◆ **MATERIAL FOR THIS EXERCISE**:
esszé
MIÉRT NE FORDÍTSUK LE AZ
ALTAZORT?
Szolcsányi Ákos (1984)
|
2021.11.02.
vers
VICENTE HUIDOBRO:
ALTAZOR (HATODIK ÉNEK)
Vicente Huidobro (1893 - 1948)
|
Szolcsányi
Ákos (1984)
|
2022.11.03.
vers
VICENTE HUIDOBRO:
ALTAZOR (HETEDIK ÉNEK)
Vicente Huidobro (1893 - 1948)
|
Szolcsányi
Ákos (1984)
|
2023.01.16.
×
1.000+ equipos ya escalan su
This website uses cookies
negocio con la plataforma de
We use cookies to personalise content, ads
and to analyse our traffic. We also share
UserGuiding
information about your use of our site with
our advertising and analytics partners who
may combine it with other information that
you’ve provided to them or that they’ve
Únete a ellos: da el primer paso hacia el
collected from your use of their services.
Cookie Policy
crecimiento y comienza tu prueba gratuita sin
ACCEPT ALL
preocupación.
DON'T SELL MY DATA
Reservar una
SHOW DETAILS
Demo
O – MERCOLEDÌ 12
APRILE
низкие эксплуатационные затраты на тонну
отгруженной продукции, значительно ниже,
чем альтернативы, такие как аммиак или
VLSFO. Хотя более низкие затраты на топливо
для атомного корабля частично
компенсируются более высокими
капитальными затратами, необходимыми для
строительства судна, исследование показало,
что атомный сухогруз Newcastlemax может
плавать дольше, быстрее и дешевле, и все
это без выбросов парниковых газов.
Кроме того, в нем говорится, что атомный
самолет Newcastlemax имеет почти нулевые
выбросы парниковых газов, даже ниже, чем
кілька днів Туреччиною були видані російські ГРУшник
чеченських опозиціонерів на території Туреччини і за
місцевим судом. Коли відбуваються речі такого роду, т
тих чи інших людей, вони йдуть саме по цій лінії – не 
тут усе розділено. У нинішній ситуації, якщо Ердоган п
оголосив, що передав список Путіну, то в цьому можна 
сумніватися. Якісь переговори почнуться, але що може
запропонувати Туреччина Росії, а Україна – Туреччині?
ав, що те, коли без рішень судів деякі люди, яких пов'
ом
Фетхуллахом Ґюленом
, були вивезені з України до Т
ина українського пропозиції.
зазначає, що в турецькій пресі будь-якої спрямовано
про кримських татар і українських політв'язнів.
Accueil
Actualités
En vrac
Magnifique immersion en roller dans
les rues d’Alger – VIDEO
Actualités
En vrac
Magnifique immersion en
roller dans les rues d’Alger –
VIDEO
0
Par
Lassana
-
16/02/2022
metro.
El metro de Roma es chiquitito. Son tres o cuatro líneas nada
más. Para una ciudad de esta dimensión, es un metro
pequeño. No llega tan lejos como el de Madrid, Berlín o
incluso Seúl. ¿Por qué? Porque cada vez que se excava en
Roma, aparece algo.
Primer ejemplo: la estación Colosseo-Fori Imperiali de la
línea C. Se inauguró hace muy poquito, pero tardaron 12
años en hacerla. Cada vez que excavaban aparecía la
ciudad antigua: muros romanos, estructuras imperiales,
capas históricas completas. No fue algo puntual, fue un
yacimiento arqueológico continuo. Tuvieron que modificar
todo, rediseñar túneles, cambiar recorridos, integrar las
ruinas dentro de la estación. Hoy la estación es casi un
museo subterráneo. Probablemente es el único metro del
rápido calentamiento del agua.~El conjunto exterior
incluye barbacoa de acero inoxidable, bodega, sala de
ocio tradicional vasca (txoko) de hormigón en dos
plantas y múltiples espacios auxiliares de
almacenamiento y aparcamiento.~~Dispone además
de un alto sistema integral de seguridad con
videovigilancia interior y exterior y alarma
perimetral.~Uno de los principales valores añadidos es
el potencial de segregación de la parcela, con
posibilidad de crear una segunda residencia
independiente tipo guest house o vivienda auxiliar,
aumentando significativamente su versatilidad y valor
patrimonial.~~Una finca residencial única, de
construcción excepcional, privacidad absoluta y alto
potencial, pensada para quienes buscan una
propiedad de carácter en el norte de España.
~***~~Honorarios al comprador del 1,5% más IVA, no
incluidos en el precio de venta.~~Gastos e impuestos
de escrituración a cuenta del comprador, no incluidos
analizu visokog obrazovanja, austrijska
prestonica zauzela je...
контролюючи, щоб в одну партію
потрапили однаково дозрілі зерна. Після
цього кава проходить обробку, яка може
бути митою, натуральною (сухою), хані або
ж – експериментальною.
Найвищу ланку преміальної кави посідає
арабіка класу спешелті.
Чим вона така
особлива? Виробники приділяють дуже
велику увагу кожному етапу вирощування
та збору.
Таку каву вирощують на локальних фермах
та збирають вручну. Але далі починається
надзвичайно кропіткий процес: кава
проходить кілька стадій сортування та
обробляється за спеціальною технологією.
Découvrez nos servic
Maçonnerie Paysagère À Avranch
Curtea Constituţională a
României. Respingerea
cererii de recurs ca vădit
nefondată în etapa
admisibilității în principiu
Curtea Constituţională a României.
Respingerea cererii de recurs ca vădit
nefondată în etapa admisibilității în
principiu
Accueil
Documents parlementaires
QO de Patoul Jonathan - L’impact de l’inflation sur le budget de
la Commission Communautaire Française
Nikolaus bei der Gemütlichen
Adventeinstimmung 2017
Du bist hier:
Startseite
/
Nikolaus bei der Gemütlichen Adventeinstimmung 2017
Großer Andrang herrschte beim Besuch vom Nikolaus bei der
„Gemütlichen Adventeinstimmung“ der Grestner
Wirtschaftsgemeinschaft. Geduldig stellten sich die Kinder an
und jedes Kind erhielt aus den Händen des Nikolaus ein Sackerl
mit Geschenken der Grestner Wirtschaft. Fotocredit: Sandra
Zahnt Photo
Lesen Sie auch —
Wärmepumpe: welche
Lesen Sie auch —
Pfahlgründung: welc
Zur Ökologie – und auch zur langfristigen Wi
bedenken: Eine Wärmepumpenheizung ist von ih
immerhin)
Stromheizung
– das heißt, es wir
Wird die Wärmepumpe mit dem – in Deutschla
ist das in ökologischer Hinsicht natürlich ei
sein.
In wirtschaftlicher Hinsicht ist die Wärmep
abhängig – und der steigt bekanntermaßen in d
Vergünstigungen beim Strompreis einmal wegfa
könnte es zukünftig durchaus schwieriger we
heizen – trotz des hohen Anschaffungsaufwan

◆ **REQUIRED WORK**: Repeat every record exactly as written, please.

◆ **ANSWER FOR THIS EXERCISE**:
esszé
MIÉRT NE FORDÍTSUK LE AZ
ALTAZORT?
Szolcsányi Ákos (1984)
|
2021.11.02.
vers
VICENTE HUIDOBRO:
ALTAZOR (HATODIK ÉNEK)
Vicente Huidobro (1893 - 1948)
|
Szolcsányi
Ákos (1984)
|
2022.11.03.
vers
VICENTE HUIDOBRO:
ALTAZOR (HETEDIK ÉNEK)
Vicente Huidobro (1893 - 1948)
|
Szolcsányi
Ákos (1984)
|
2023.01.16.
×
1.000+ equipos ya escalan su
This website uses cookies
negocio con la plataforma de
We use cookies to personalise content, ads
and to analyse our traffic. We also share
UserGuiding
information about your use of our site with
our advertising and analytics partners who
may combine it with other information that
you’ve provided to them or that they’ve
Únete a ellos: da el primer paso hacia el
collected from your use of their services.
Cookie Policy
crecimiento y comienza tu prueba gratuita sin
ACCEPT ALL
preocupación.
DON'T SELL MY DATA
Reservar una
SHOW DETAILS
Demo
O – MERCOLEDÌ 12
APRILE
низкие эксплуатационные затраты на тонну
отгруженной продукции, значительно ниже,
чем альтернативы, такие как аммиак или
VLSFO. Хотя более низкие затраты на топливо
для атомного корабля частично
компенсируются более высокими
капитальными затратами, необходимыми для
строительства судна, исследование показало,
что атомный сухогруз Newcastlemax может
плавать дольше, быстрее и дешевле, и все
это без выбросов парниковых газов.
Кроме того, в нем говорится, что атомный
самолет Newcastlemax имеет почти нулевые
выбросы парниковых газов, даже ниже, чем
кілька днів Туреччиною були видані російські ГРУшник
чеченських опозиціонерів на території Туреччини і за
місцевим судом. Коли відбуваються речі такого роду, т
тих чи інших людей, вони йдуть саме по цій лінії – не 
тут усе розділено. У нинішній ситуації, якщо Ердоган п
оголосив, що передав список Путіну, то в цьому можна 
сумніватися. Якісь переговори почнуться, але що може
запропонувати Туреччина Росії, а Україна – Туреччині?
ав, що те, коли без рішень судів деякі люди, яких пов'
ом
Фетхуллахом Ґюленом
, були вивезені з України до Т
ина українського пропозиції.
зазначає, що в турецькій пресі будь-якої спрямовано
про кримських татар і українських політв'язнів.
Accueil
Actualités
En vrac
Magnifique immersion en roller dans
les rues d’Alger – VIDEO
Actualités
En vrac
Magnifique immersion en
roller dans les rues d’Alger –
VIDEO
0
Par
Lassana
-
16/02/2022
metro.
El metro de Roma es chiquitito. Son tres o cuatro líneas nada
más. Para una ciudad de esta dimensión, es un metro
pequeño. No llega tan lejos como el de Madrid, Berlín o
incluso Seúl. ¿Por qué? Porque cada vez que se excava en
Roma, aparece algo.
Primer ejemplo: la estación Colosseo-Fori Imperiali de la
línea C. Se inauguró hace muy poquito, pero tardaron 12
años en hacerla. Cada vez que excavaban aparecía la
ciudad antigua: muros romanos, estructuras imperiales,
capas históricas completas. No fue algo puntual, fue un
yacimiento arqueológico continuo. Tuvieron que modificar
todo, rediseñar túneles, cambiar recorridos, integrar las
ruinas dentro de la estación. Hoy la estación es casi un
museo subterráneo. Probablemente es el único metro del
rápido calentamiento del agua.~El conjunto exterior
incluye barbacoa de acero inoxidable, bodega, sala de
ocio tradicional vasca (txoko) de hormigón en dos
plantas y múltiples espacios auxiliares de
almacenamiento y aparcamiento.~~Dispone además
de un alto sistema integral de seguridad con
videovigilancia interior y exterior y alarma
perimetral.~Uno de los principales valores añadidos es
el potencial de segregación de la parcela, con
posibilidad de crear una segunda residencia
independiente tipo guest house o vivienda auxiliar,
aumentando significativamente su versatilidad y valor
patrimonial.~~Una finca residencial única, de
construcción excepcional, privacidad absoluta y alto
potencial, pensada para quienes buscan una
propiedad de carácter en el norte de España.
~***~~Honorarios al comprador del 1,5% más IVA, no
incluidos en el precio de venta.~~Gastos e impuestos
de escrituración a cuenta del comprador, no incluidos
analizu visokog obrazovanja, austrijska
prestonica zauzela je...
контролюючи, щоб в одну партію
потрапили однаково дозрілі зерна. Після
цього кава проходить обробку, яка може
бути митою, натуральною (сухою), хані або
ж – експериментальною.
Найвищу ланку преміальної кави посідає
арабіка класу спешелті.
Чим вона така
особлива? Виробники приділяють дуже
велику увагу кожному етапу вирощування
та збору.
Таку каву вирощують на локальних фермах
та збирають вручну. Але далі починається
надзвичайно кропіткий процес: кава
проходить кілька стадій сортування та
обробляється за спеціальною технологією.
Découvrez nos servic
Maçonnerie Paysagère À Avranch
Curtea Constituţională a
României. Respingerea
cererii de recurs ca vădit
nefondată în etapa
admisibilității în principiu
Curtea Constituţională a României.
Respingerea cererii de recurs ca vădit
nefondată în etapa admisibilității în
principiu
Accueil
Documents parlementaires
QO de Patoul Jonathan - L’impact de l’inflation sur le budget de
la Commission Communautaire Française
Nikolaus bei der Gemütlichen
Adventeinstimmung 2017
Du bist hier:
Startseite
/
Nikolaus bei der Gemütlichen Adventeinstimmung 2017
Großer Andrang herrschte beim Besuch vom Nikolaus bei der
„Gemütlichen Adventeinstimmung“ der Grestner
Wirtschaftsgemeinschaft. Geduldig stellten sich die Kinder an
und jedes Kind erhielt aus den Händen des Nikolaus ein Sackerl
mit Geschenken der Grestner Wirtschaft. Fotocredit: Sandra
Zahnt Photo
Lesen Sie auch —
Wärmepumpe: welche
Lesen Sie auch —
Pfahlgründung: welc
Zur Ökologie – und auch zur langfristigen Wi
bedenken: Eine Wärmepumpenheizung ist von ih
immerhin)
Stromheizung
– das heißt, es wir
Wird die Wärmepumpe mit dem – in Deutschla
ist das in ökologischer Hinsicht natürlich ei
sein.
In wirtschaftlicher Hinsicht ist die Wärmep
abhängig – und der steigt bekanntermaßen in d
Vergünstigungen beim Strompreis einmal wegfa
könnte es zukünftig durchaus schwieriger we
heizen – trotz des hohen Anschaffungsaufwan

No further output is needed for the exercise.